Through the help of Southport then the Gold Coast SUNS Academy, Bradfield grew through the pathway to represent Queensland at the championships. She was also named in the AFL Women’s Academy as a bottom-age prospect last year – the only one from the SUNS Academy and one of two from the entire state to achieve the feat. She said it was difficult at times with her setbacks but it made her return to the football field all the more special.
“It’s really good (to play for Queensland), it’s hard obviously watching from the sideline a lot so it gives you heaps of encouragement,” Bradfield said. “When you get back out there it’s just an awesome feeling, just the atmosphere around everyone and then when they all get behind you it’s really good.”
Bradfield’s run and carry and her decision making in the forward half of the ground is what separates her from a lot of other players. Her inspiration is Richmond’s Katie Brennan with the skipper’s setbacks giving Bradfield hope throughout her footballing journey. The next step for the Queenslander is to continue developing her skills and set shots, and becoming more proactive rather than reactive, with her football.
Playing at the elite journey level is far from easy, and it takes a toll on other aspects of life.
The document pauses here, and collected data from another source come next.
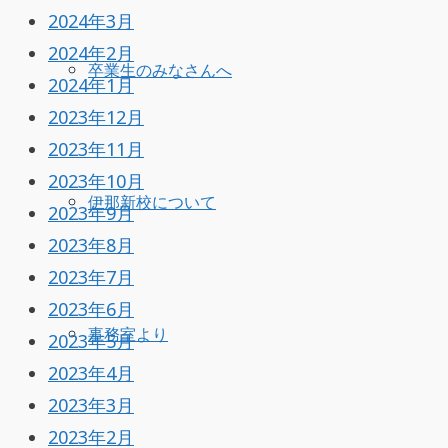
2024年3月
2024年2月
卒業生のみなさんへ
2024年1月
2023年12月
2023年11月
2023年10月
伊那新校について
2023年9月
2023年8月
2023年7月
2023年6月
事務室より
2023年5月
2023年4月
2023年3月
2023年2月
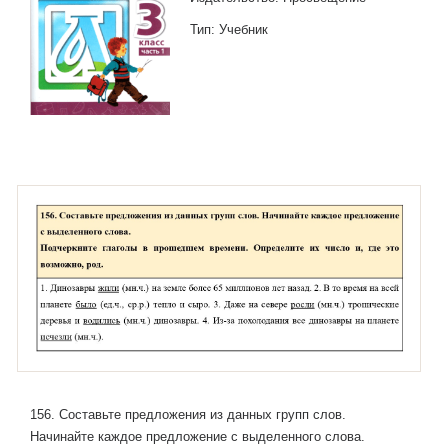
Тип: Учебник
156. Составьте предложения из данных групп слов.
Начинайте каждое предложение с выделенного слова.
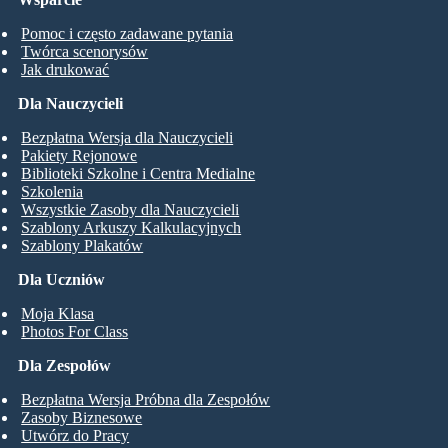
Pomoc i często zadawane pytania
Twórca scenorysów
Jak drukować
Dla Nauczycieli
Bezpłatna Wersja dla Nauczycieli
Pakiety Rejonowe
Biblioteki Szkolne i Centra Medialne
Szkolenia
Wszystkie Zasoby dla Nauczycieli
Szablony Arkuszy Kalkulacyjnych
Szablony Plakatów
Dla Uczniów
Moja Klasa
Photos For Class
Dla Zespołów
Bezpłatna Wersja Próbna dla Zespołów
Zasoby Biznesowe
Utwórz do Pracy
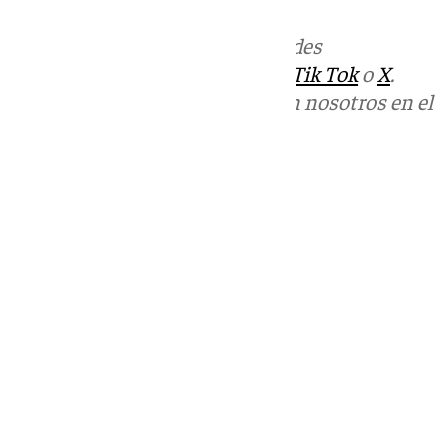
Más noticias de
101TV
en las redes
sociales:
Instagram
,
Facebook
,
Tik Tok
o
X
.
Puedes ponerte en contacto con nosotros en el
correo
informativos@101tv.es
Tags:
Últimas noticias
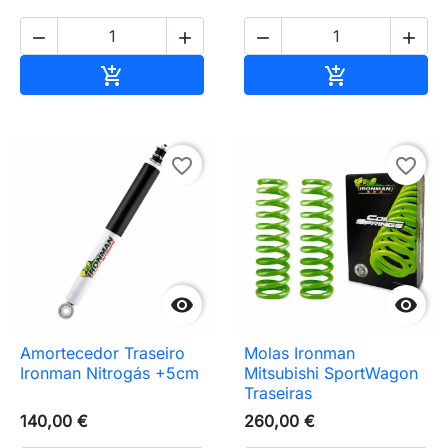




Adicionar ao carrinho
Adicionar ao 


favorite_border
favorite_border


Amortecedor Traseiro
Molas Ironman
Ironman Nitrogás +5cm
Mitsubishi SportWagon
Traseiras
140,00 €
260,00 €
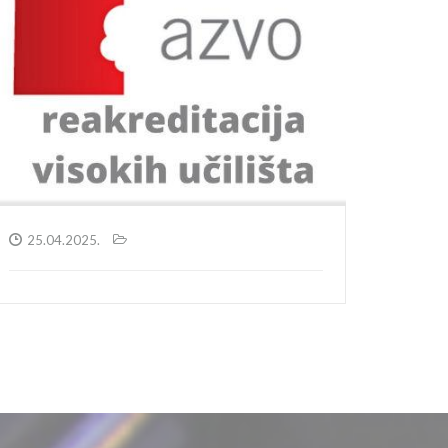
25.04.2025.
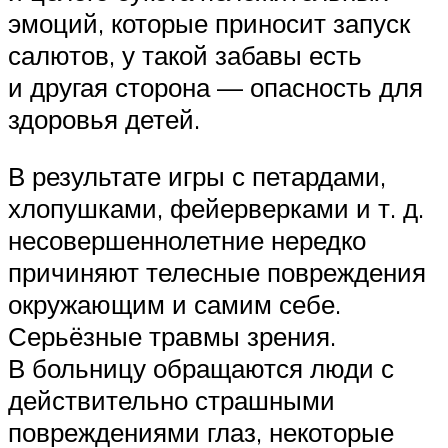
эмоций, которые приносит запуск
салютов, у такой забавы есть
и другая сторона — опасность для
здоровья детей.
В результате игры с петардами,
хлопушками, фейерверками и т. д.
несовершеннолетние нередко
причиняют телесные повреждения
окружающим и самим себе.
Серьёзные травмы зрения.
В больницу обращаются люди с
действительно страшными
повреждениями глаз, некоторые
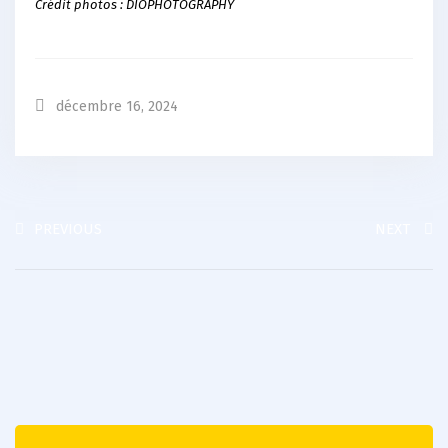
Crédit photos : DIOPHOTOGRAPHY
décembre 16, 2024
PREVIOUS
NEXT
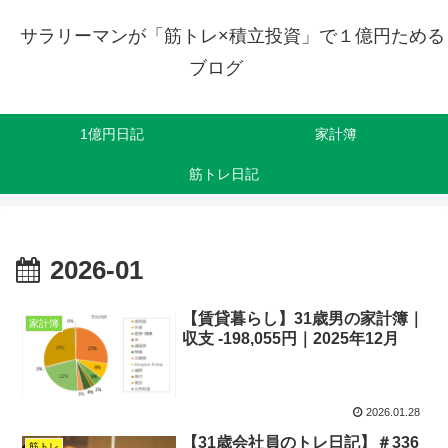
サラリーマンが「筋トレ×積立投資」で１億円ためる
ブログ
1億円日記
家計簿
筋トレ日記
2026-01
【賃貸暮らし】31歳男の家計簿｜
家計簿
収支 -198,055円｜2025年12月
2026.01.28
【31歳会社員のトレ日記】＃336
筋トレ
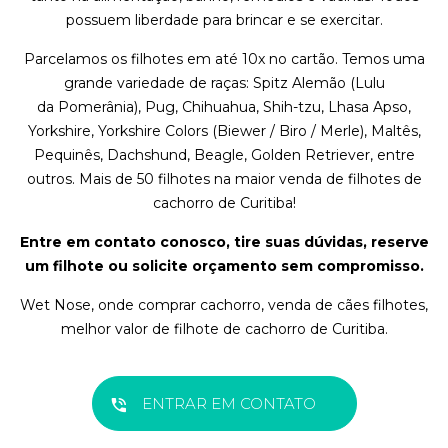
possuem liberdade para brincar e se exercitar.
Parcelamos os filhotes em até 10x no cartão. Temos uma
grande variedade de raças: Spitz Alemão (Lulu
da Pomerânia), Pug, Chihuahua, Shih-tzu, Lhasa Apso,
Yorkshire, Yorkshire Colors (Biewer / Biro / Merle), Maltês,
Pequinês, Dachshund, Beagle, Golden Retriever, entre
outros. Mais de 50 filhotes na maior venda de filhotes de
cachorro de Curitiba!
Entre em contato conosco, tire suas dúvidas, reserve
um filhote ou solicite orçamento sem compromisso.
Wet Nose, onde comprar cachorro, venda de cães filhotes,
melhor valor de filhote de cachorro de Curitiba.
ENTRAR EM CONTATO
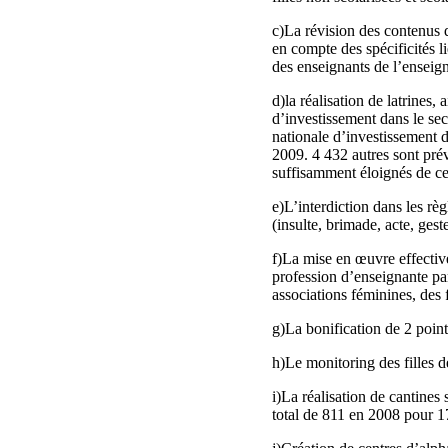
c)La révision des contenus
en compte des spécificités 
des enseignants de l’ensei
d)la réalisation de latrines
d’investissement dans le sec
nationale d’investissement d
2009. 4 432 autres sont prév
suffisamment éloignés de c
e)L’interdiction dans les rè
(insulte, brimade, acte, gest
f)La mise en œuvre effective
profession d’enseignante par
associations féminines, des 
g)La bonification de 2 points
h)Le monitoring des filles
i)La réalisation de cantines
total de 811 en 2008 pour 1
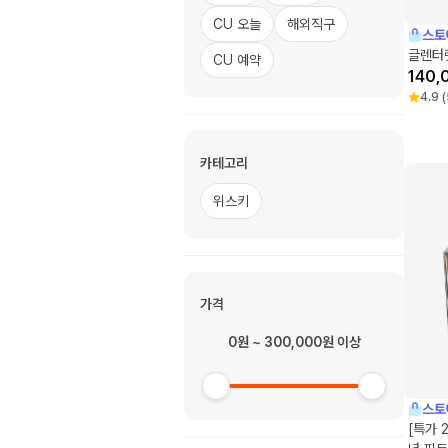
CU 오늘
해외직구
스토
글렌터렛
CU 예약
140,
4.9
(
카테고리
위스키
가격
0원 ~ 300,000원 이상
스토
[특가 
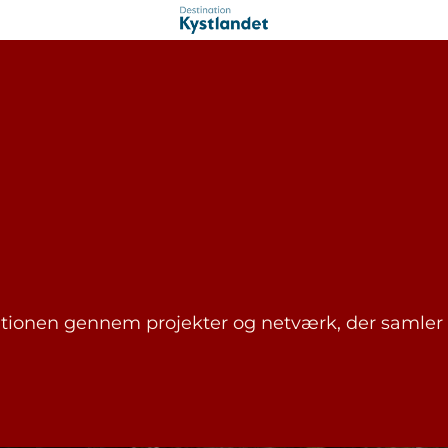
nationen gennem projekter og netværk, der samler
Bradfield admitted the skill of juggling her school work with her sporting commitments was difficult at times, but she was finding a nice balance.
“It is tough,” Bradfield said. “But you kind of just do what you have to do, all the teachers and everything are really supportive and all the coaches understand if you need to bring school work with you so it all works out pretty well.”
While the commitments include plenty of travel such as commuting to Brisbane twice a week for training when the state side is in action or flying interstate, it is all part of the long-term goal, which will hopefully come to fruition at the end of 2020 for the AFL Women’s National Academy member.
“The main goal is to be drafted and obviously debut but just for now, to keep working through,” Bradfield said.